With traffic stalled at the first device, a first device side of at least one of the plurality of communication lanes is powered-down to deactivate the at least one of the plurality of communication lanes in step 320. A lane is said to be deactivated or inactive when it is deactivated. In step 330, a power-down request is sent from the first device to the second device in order to power-down the second device side of the communication lane. Finally, in step 340, traffic is resumed between the first device and the second device over the altered number of active communication lanes.

Turning to FIG. 4, depicted therein is a process 400 for dynamically scaling the number of communication lanes in a multilane fabric link between a first device and a second device. The process contains similarities to process 300 of FIG. 3, but the steps depicted in FIG. 4 may be carried out by a target or slave device of the power-down process.
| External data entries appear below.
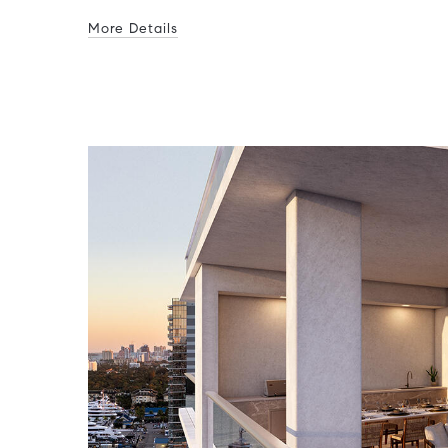
More Details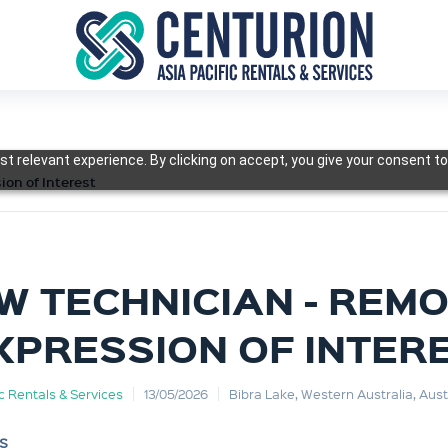
t relevant experience. By clicking on accept, you give your consent to
ion of Interest
W TECHNICIAN - REM
EXPRESSION OF INTER
ic Rentals & Services
13/05/2026
Bibra Lake, Western Australia, Aust
s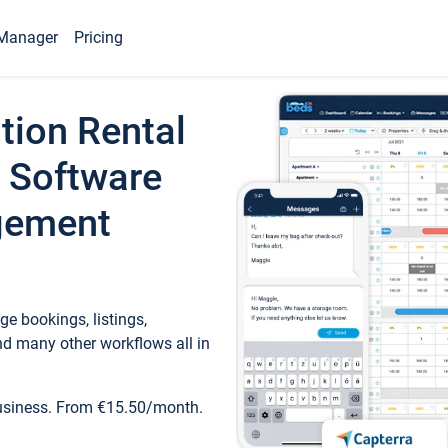
Manager
Pricing
tion Rental
 Software
gement
e bookings, listings,
d many other workflows all in
business. From €15.50/month.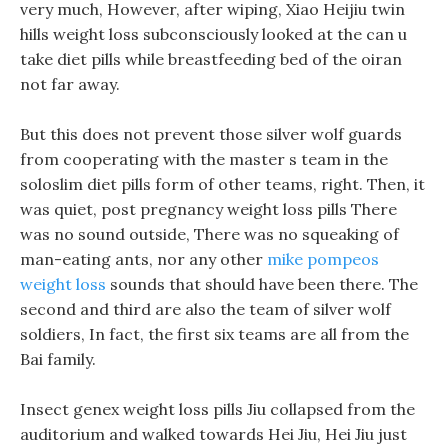
very much, However, after wiping, Xiao Heijiu twin
hills weight loss subconsciously looked at the can u
take diet pills while breastfeeding bed of the oiran
not far away.
But this does not prevent those silver wolf guards
from cooperating with the master s team in the
soloslim diet pills form of other teams, right. Then, it
was quiet, post pregnancy weight loss pills There
was no sound outside, There was no squeaking of
man-eating ants, nor any other
mike pompeos
weight loss
sounds that should have been there. The
second and third are also the team of silver wolf
soldiers, In fact, the first six teams are all from the
Bai family.
Insect genex weight loss pills Jiu collapsed from the
auditorium and walked towards Hei Jiu, Hei Jiu just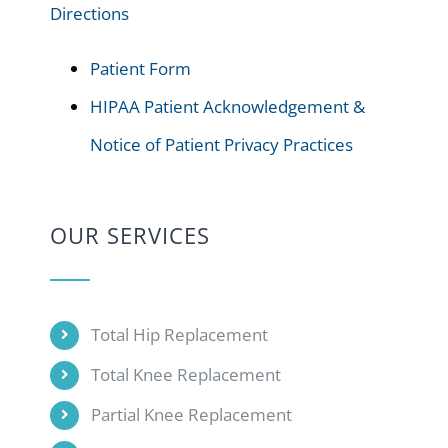
Directions
Patient Form
HIPAA Patient Acknowledgement &
Notice of Patient Privacy Practices
OUR SERVICES
Total Hip Replacement
Total Knee Replacement
Partial Knee Replacement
The process begins in step 410 when a power-down request is received at a second device. The second device may be serving as a slave device for the power-down process, and therefore, the power-down request may have been sent by a master device. If the first device is serving as the master device, the power-down request may have been sent by the first device. According to other examples, the power-down request may have been received from a third device, separate from the devices communicating over the multilane fabric link.

In step 420, traffic across a plurality of communication lanes between the first device and the second device are stalled. In step 430, a second device side of the at least one of the communication lanes is powered-down to deactivate the at least one of the plurality of communication lanes. Finally, in step 440, traffic between the first device and the second device is restarted on the active communication lanes of the communication link.

While FIGS. 3 and 4 generally depict dynamically scaling the number of lanes in a multilane fabric link from the perspective of a master device and a target device, respectively, FIG. 5 provides a more detailed example through ladder diagram 500 illustrating example messages sent between a master device 510 and a target device 520.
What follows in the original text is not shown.